OPINION
Bannum, Inc. obtained a permit from the City of Saginaw to build a halfway house in Saginaw. After Bannum received its permit, the Saginaw Housing Commission and the School District of the City of Saginaw both filed complaints in Saginaw circuit court seeking injunctions against Bannum’s construction of the halfway house. Bannum removed both actions to the United States District Court for the Eastern District of Michigan. The district court then remanded the School District action back to state court because, as the City of Saginaw was also a defendant, complete diversity was not satisfied. The district court also dismissed the Housing Commission’s action based on Burford abstention. For the reasons set forth below, we dismiss Bannum’s appeal with regard to the School District action (Nos. 08-2069, 08-2082) and reverse and remand the action involving the Housing Commission (Nos. 08-2068, 08-2079).
I.
Bannum, Inc. is a private corporation that regularly contracts with the Federal Bureau of Prisons (“BOP”) to operate Residential Re-entry Centers (“RRCs”). Bannum is incorporated in Kentucky and has its principal place of business in Florida. Bannum runs RRCs in Alabama, Florida, Georgia, Mississippi, Nevada, North Carolina, and Texas.

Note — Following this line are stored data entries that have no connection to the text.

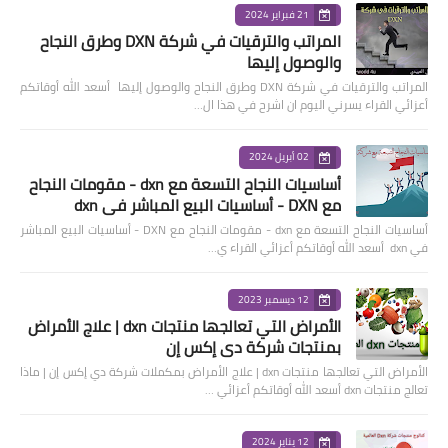
21 فبراير 2024
المراتب والترقيات في شركة DXN وطرق النجاح
والوصول إليها
المراتب والترقيات في شركة DXN وطرق النجاح والوصول إليها أسعد الله أوقاتكم
أعزائي القراء يسرني اليوم ان اشرح في هذا ال…
02 أبريل 2024
أساسيات النجاح التسعة مع dxn - مقومات النجاح
مع DXN - أساسيات البيع المباشر في dxn
أساسيات النجاح التسعة مع dxn - مقومات النجاح مع DXN - أساسيات البيع المباشر
في dxn أسعد الله أوقاتكم أعزائي القراء ي…
12 ديسمبر 2023
الأمراض التي تعالجها منتجات dxn | علاج الأمراض
بمنتجات شركة دي إكس إن
الأمراض التي تعالجها منتجات dxn | علاج الأمراض بمكملات شركة دي إكس إن | ماذا
تعالج منتجات dxn أسعد الله أوقاتكم أعزائي …
12 يناير 2024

RRCs are halfway houses to which the BOP transfers prisoners approaching their release dates and probationers under supervised release. The BOP provides extensive regulations for RRCs. The RRC allows those staying there to transition into the community, finding places to live and work, while remaining subject to supervision by the RRC. Bannum employees monitor and supervise those staying at the RRC, but Bannum employees do not have weapons or uniforms. They also do not have the authority to stop those staying at the RRC from leaving the facility. Unauthorized excursions are instead reported to federal authorities.
The BOP published notice that it would seek bids for a new RRC in Saginaw, Michigan. Intending to submit a bid, Ban
Bannum purchased 2.2 acres of property at 2209 Norman Street in Saginaw in order to construct the RRC. Bannum submitted a site plan review form to the Saginaw Planning Commission on October 11, 2007. On October 23, 2007, the Planning Commission held a public meeting and unanimously approved Bannum’s site plan. 1 Bannum received its building permit on April 24, 2008. It then began construction on its RRC in Saginaw. Id.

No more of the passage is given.